Whitlock, not being part of the search-and-rescue team that is primarily concerned with finding human survivors or victims, is not considered essential personnel and is not allowed into the burned areas.

When animal-response teams are eventually allowed in, they don’t hold out much hope of finding many pets still alive. “Our goal is to locate the animals, take a picture of them so we can later geolocate where they were.” At that point, she says, their job becomes one of reuniting owners with their pets’ remains to bring them closure. “In a lot of cases, rescue consists of bringing back remains.”

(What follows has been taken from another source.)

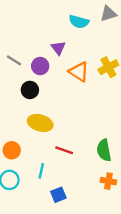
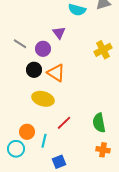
orange triangle: (79, 72) -> (56, 73), moved
orange circle: (12, 150) -> (27, 132), moved
red line: (64, 150) -> (64, 123), turned -63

She and Snell hope to become more involved with that when it’s safe to go up. “To make sure that part of it, the disposition of remains, is handled very respectfully.”

Unfortunately, that could be a while.

As of Wednesday, September 23, the Holiday Farm Fire was at 35% containment. Exhausted firefighters and disaster responders like Whitlock have a ways to go; the fire’s estimated full containment date is October 29.